◆ What is being asked
Set down a faithful copy of every record, and skip the pictures in it.

[Opening Material provided section]

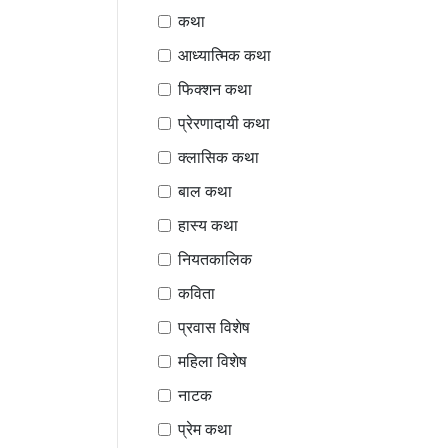
कथा
आध्यात्मिक कथा
फिक्शन कथा
प्रेरणादायी कथा
क्लासिक कथा
बाल कथा
हास्य कथा
नियतकालिक
कविता
प्रवास विशेष
महिला विशेष
नाटक
प्रेम कथा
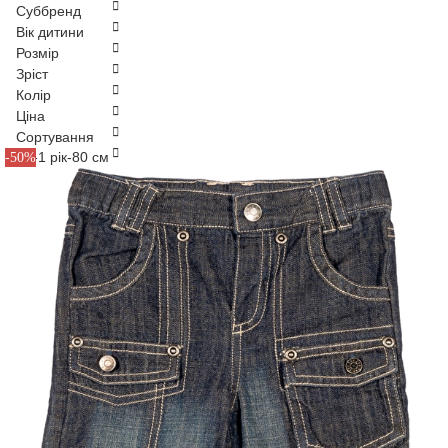
Суббренд
Вік дитини
Розмір
Зріст
Колір
Ціна
Сортування
M12-1 рік-80 см
-50%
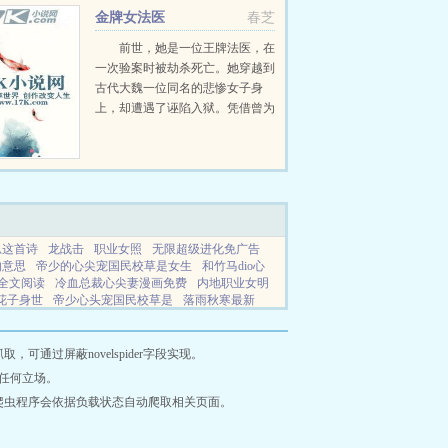
金牌女法医
春芝
前世，她是一位王牌法医，在
一次验案时被劫杀死亡。她穿越到
古代大魏一位同名的悲惨女子身
上，却遭遇了诬陷入狱。凭借曾为
法医的专业知识，她成功脱身，终
于沉冤得雪。然而，在她所遭遇现
实的背后，却是一桩桩奇案和一个
个不可告人的阴谋...
思这首诗
龙战击
职业女照
无限超级进化免广告
的意思
帝少的心尖宠国民校草是女生
和竹马dio心
全文阅读
冷血总裁心尖妻漫画免费
内地职业女明
花子身世
帝少心头宠国民校草是
落雨秋寒最新
佚名
云漫仙途 视频
我以为我拿可渣攻剧本
重蹈
什么
网站地图
通过屏蔽novelspider字段实现。
任何立场。
爬虫程序会依据负载状态自动爬取相关页面。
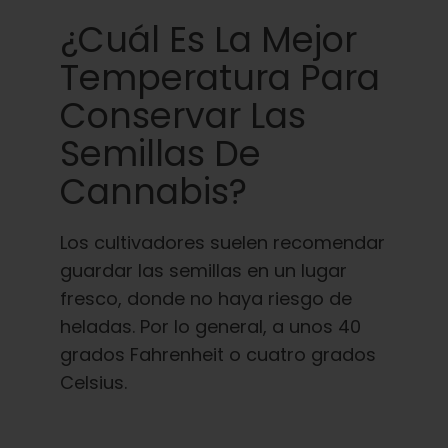
¿Cuál Es La Mejor
Temperatura Para
Conservar Las
Semillas De
Cannabis?
Los cultivadores suelen recomendar
guardar las semillas en un lugar
fresco, donde no haya riesgo de
heladas. Por lo general, a unos 40
grados Fahrenheit o cuatro grados
Celsius.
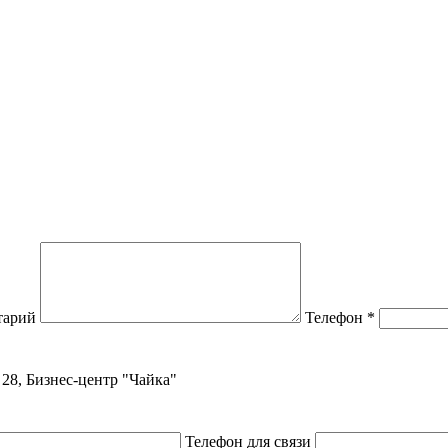
тарий
Телефон
*
, 28, Бизнес-центр "Чайка"
Телефон для связи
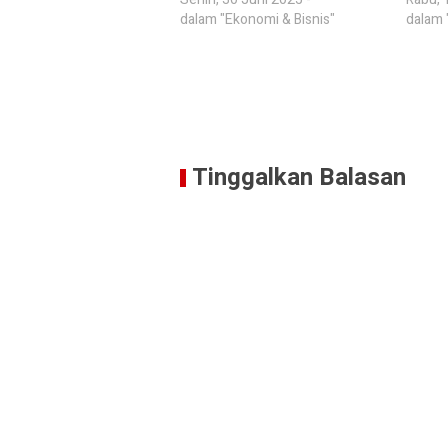
dalam "Ekonomi & Bisnis"
dalam 
Tinggalkan Balasan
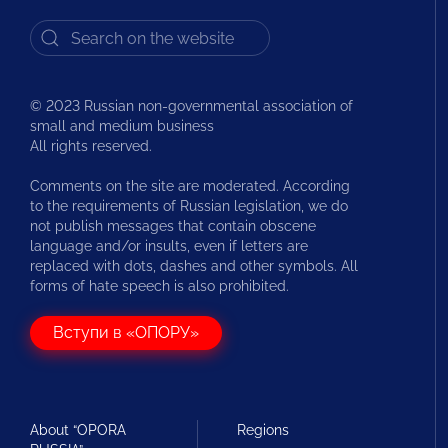
© 2023 Russian non-governmental association of
small and medium business
All rights reserved.
Comments on the site are moderated. According
to the requirements of Russian legislation, we do
not publish messages that contain obscene
language and/or insults, even if letters are
replaced with dots, dashes and other symbols. All
forms of hate speech is also prohibited.
Вступи в «ОПОРУ»
About “OPORA
Regions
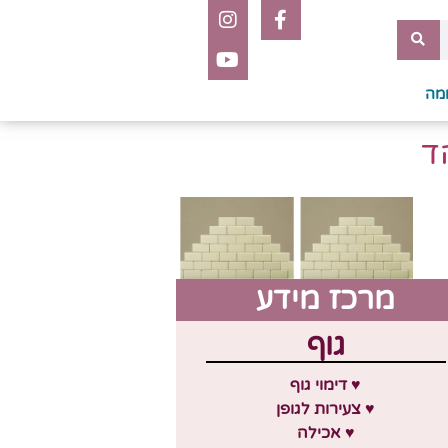
מה
ד
מרכז מידע
גוף
♥ דימוי גוף
♥ צעירות לגופן
♥ אכילה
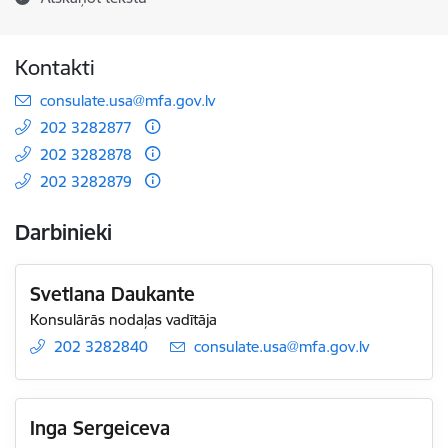
Kontakti
E-pasts:
consulate.usa@mfa.gov.lv
202 3282877
202 3282878
202 3282879
Darbinieki
Svetlana Daukante
Konsulārās nodaļas vadītāja
202 3282840
E-pasts:
consulate.usa@mfa.gov.lv
Inga Sergeiceva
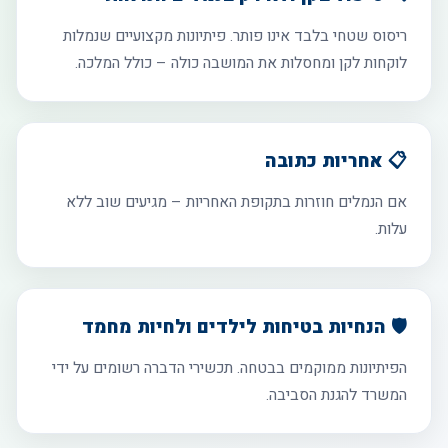
ריסוס שטחי בלבד אינו פותר. פיתיונות מקצועיים שנמלות
לוקחות לקן ומחסלות את המושבה כולה – כולל המלכה.
📋 אחריות כתובה
אם הנמלים חוזרות בתקופת האחריות – מגיעים שוב ללא
עלות.
🛡️ הנחיות בטיחות לילדים ולחיות מחמד
הפיתיונות ממוקמים בבטחה. תכשירי הדברה רשומים על ידי
המשרד להגנת הסביבה.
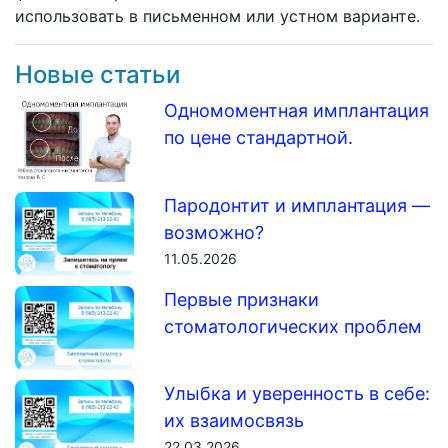
использовать в письменном или устном варианте.
Новые статьи
Одномоментная имплантация
по цене стандартной.
Пародонтит и имплантация —
возможно?
11.05.2026
Первые признаки
стоматологических проблем
Улыбка и уверенность в себе:
их взаимосвязь
22.03.2026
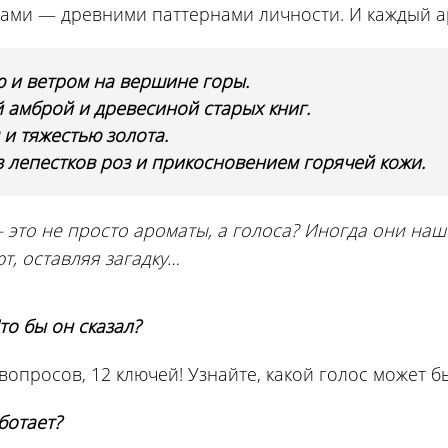
ами — древними паттернами личности. И каждый ар
ю и ветром на вершине горы.
 амброй и древесиной старых книг.
и тяжестью золота.
 лепестков роз и прикосновением горячей кожи.
— это не просто ароматы, а голоса? Иногда они на
ют, оставляя загадку…
то бы он сказал?
опросов, 12 ключей! Узнайте, какой голос может б
ботает?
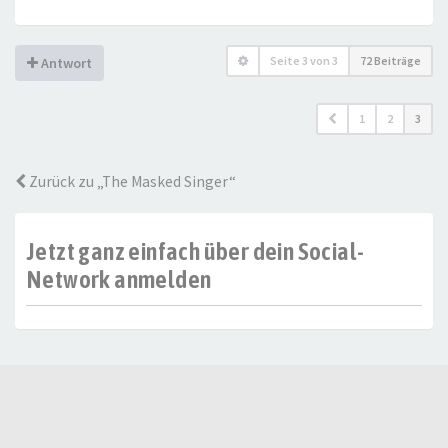
Seite
3
von
3
72 Beiträge
Antwort
1
2
3
Zurück zu „The Masked Singer“
Jetzt ganz einfach über dein Social-
Network anmelden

[Closing Material provided section]

◆ Your response
कथा
आध्यात्मिक कथा
फिक्शन कथा
प्रेरणादायी कथा
क्लासिक कथा
बाल कथा
हास्य कथा
नियतकालिक
कविता
प्रवास विशेष
महिला विशेष
नाटक
प्रेम कथा
Суббренд
Вік дитини
Розмір
Зріст
Колір
Ціна
Сортування
M12-1 рік-80 см
-50%
金牌女法医
春芝
前世，她是一位王牌法医，在
一次验案时被劫杀死亡。她穿越到
古代大魏一位同名的悲惨女子身
上，却遭遇了诬陷入狱。凭借曾为
法医的专业知识，她成功脱身，终
于沉冤得雪。然而，在她所遭遇现
实的背后，却是一桩桩奇案和一个
个不可告人的阴谋...
思这首诗
龙战击
职业女照
无限超级进化免广告
的意思
帝少的心尖宠国民校草是女生
和竹马dio心
全文阅读
冷血总裁心尖妻漫画免费
内地职业女明
花子身世
帝少心头宠国民校草是
落雨秋寒最新
佚名
云漫仙途 视频
我以为我拿可渣攻剧本
重蹈
什么
网站地图
通过屏蔽novelspider字段实现。
任何立场。
爬虫程序会依据负载状态自动爬取相关页面。
¿Cuál Es La Mejor
Temperatura Para
Conservar Las
Semillas De
Cannabis?
Los cultivadores suelen recomendar
guardar las semillas en un lugar
fresco, donde no haya riesgo de
heladas. Por lo general, a unos 40
grados Fahrenheit o cuatro grados
Celsius.
тарий
Телефон
*
, 28, Бизнес-центр "Чайка"
Телефон для связи
dalam "Ekonomi & Bisnis"
dalam 
Tinggalkan Balasan
© 2023 Russian non-governmental association of
small and medium business
All rights reserved.
Comments on the site are moderated. According
to the requirements of Russian legislation, we do
not publish messages that contain obscene
language and/or insults, even if letters are
replaced with dots, dashes and other symbols. All
forms of hate speech is also prohibited.
Вступи в «ОПОРУ»
About “OPORA
Regions
מה
ד
מרכז מידע
גוף
♥ דימוי גוף
♥ צעירות לגופן
♥ אכילה
Kontakti
E-pasts:
consulate.usa@mfa.gov.lv
202 3282877
202 3282878
202 3282879
Darbinieki
Svetlana Daukante
Konsulārās nodaļas vadītāja
202 3282840
E-pasts:
consulate.usa@mfa.gov.lv
Inga Sergeiceva
ריסוס שטחי בלבד אינו פותר. פיתיונות מקצועיים שנמלות
לוקחות לקן ומחסלות את המושבה כולה – כולל המלכה.
📋 אחריות כתובה
אם הנמלים חוזרות בתקופת האחריות – מגיעים שוב ללא
עלות.
🛡️ הנחיות בטיחות לילדים ולחיות מחמד
הפיתיונות ממוקמים בבטחה. תכשירי הדברה רשומים על ידי
המשרד להגנת הסביבה.
использовать в письменном или устном варианте.
Новые статьи
Одномоментная имплантация
по цене стандартной.
Пародонтит и имплантация —
возможно?
11.05.2026
Первые признаки
стоматологических проблем
Улыбка и уверенность в себе:
их взаимосвязь
22.03.2026
ами — древними паттернами личности. И каждый ар
ю и ветром на вершине горы.
 амброй и древесиной старых книг.
и тяжестью золота.
 лепестков роз и прикосновением горячей кожи.
— это не просто ароматы, а голоса? Иногда они на
ют, оставляя загадку…
то бы он сказал?
опросов, 12 ключей! Узнайте, какой голос может б
ботает?
Seite
3
von
3
72 Beiträge
Antwort
1
2
3
Zurück zu „The Masked Singer“
Jetzt ganz einfach über dein Social-
Network anmelden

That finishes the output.